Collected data
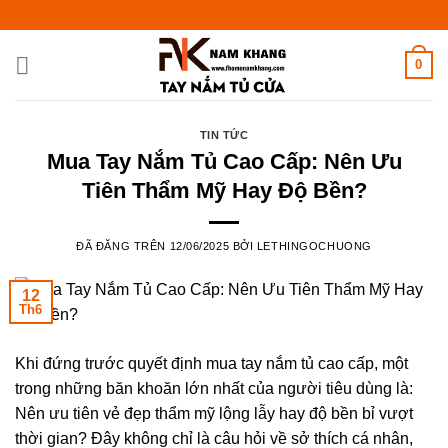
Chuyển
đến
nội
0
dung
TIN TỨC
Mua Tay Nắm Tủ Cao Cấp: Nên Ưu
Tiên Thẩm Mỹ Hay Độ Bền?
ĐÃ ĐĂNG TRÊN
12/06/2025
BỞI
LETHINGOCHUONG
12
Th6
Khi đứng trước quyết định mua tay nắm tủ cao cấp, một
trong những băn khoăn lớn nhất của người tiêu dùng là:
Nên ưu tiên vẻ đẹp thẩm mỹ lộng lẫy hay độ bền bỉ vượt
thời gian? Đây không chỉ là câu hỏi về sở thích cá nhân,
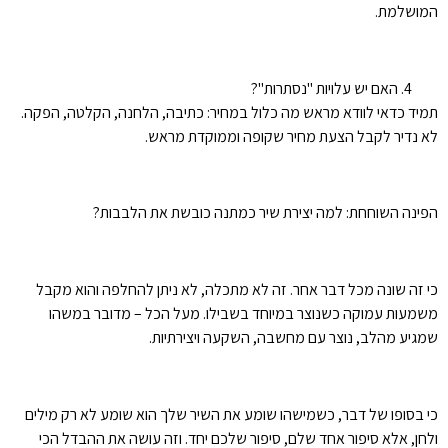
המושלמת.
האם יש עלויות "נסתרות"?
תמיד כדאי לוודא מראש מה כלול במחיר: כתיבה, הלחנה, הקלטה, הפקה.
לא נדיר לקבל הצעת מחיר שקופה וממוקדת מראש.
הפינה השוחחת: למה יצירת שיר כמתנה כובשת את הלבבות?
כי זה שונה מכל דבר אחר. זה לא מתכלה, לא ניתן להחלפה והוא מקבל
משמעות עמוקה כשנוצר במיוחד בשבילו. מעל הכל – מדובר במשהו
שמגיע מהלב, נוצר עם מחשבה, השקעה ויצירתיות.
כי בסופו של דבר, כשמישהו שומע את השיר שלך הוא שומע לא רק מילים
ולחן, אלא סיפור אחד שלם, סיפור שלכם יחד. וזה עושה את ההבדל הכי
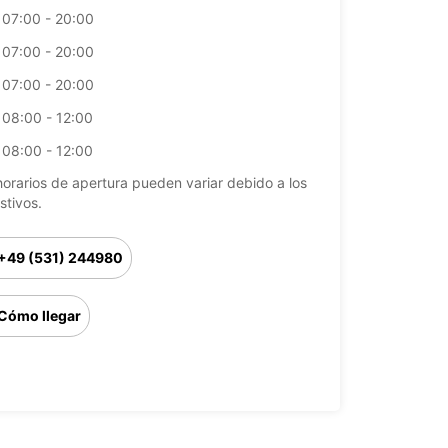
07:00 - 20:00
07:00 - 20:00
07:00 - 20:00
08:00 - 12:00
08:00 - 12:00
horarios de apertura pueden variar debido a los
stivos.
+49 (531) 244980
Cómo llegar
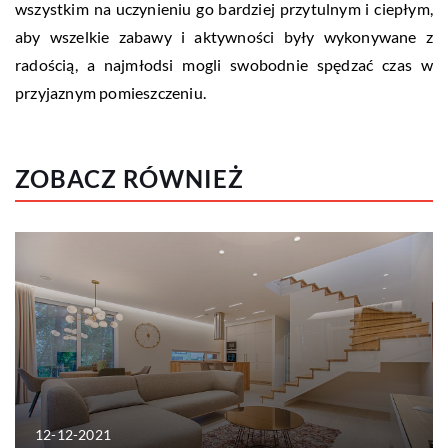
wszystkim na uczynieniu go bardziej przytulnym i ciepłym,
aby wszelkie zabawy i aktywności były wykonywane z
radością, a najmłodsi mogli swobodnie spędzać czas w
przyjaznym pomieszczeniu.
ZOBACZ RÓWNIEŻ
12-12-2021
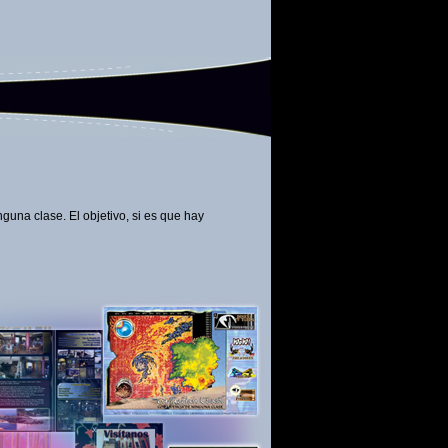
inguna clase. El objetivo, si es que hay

What to work on:
Reproduce these records exactly, but not the pictures.

Written response:
Chuyển
đến
nội
0
dung
TIN TỨC
Mua Tay Nắm Tủ Cao Cấp: Nên Ưu
Tiên Thẩm Mỹ Hay Độ Bền?
ĐÃ ĐĂNG TRÊN
12/06/2025
BỞI
LETHINGOCHUONG
12
Th6
Khi đứng trước quyết định mua tay nắm tủ cao cấp, một
trong những băn khoăn lớn nhất của người tiêu dùng là:
Nên ưu tiên vẻ đẹp thẩm mỹ lộng lẫy hay độ bền bỉ vượt
thời gian? Đây không chỉ là câu hỏi về sở thích cá nhân,
המושלמת.
האם יש עלויות "נסתרות"?
תמיד כדאי לוודא מראש מה כלול במחיר: כתיבה, הלחנה, הקלטה, הפקה.
לא נדיר לקבל הצעת מחיר שקופה וממוקדת מראש.
הפינה השוחחת: למה יצירת שיר כמתנה כובשת את הלבבות?
כי זה שונה מכל דבר אחר. זה לא מתכלה, לא ניתן להחלפה והוא מקבל
משמעות עמוקה כשנוצר במיוחד בשבילו. מעל הכל – מדובר במשהו
שמגיע מהלב, נוצר עם מחשבה, השקעה ויצירתיות.
כי בסופו של דבר, כשמישהו שומע את השיר שלך הוא שומע לא רק מילים
ולחן, אלא סיפור אחד שלם, סיפור שלכם יחד. וזה עושה את ההבדל הכי
07:00 - 20:00
07:00 - 20:00
07:00 - 20:00
08:00 - 12:00
08:00 - 12:00
horarios de apertura pueden variar debido a los
stivos.
+49 (531) 244980
Cómo llegar
wszystkim na uczynieniu go bardziej przytulnym i ciepłym,
aby wszelkie zabawy i aktywności były wykonywane z
radością, a najmłodsi mogli swobodnie spędzać czas w
przyjaznym pomieszczeniu.
ZOBACZ RÓWNIEŻ
12-12-2021
inguna clase. El objetivo, si es que hay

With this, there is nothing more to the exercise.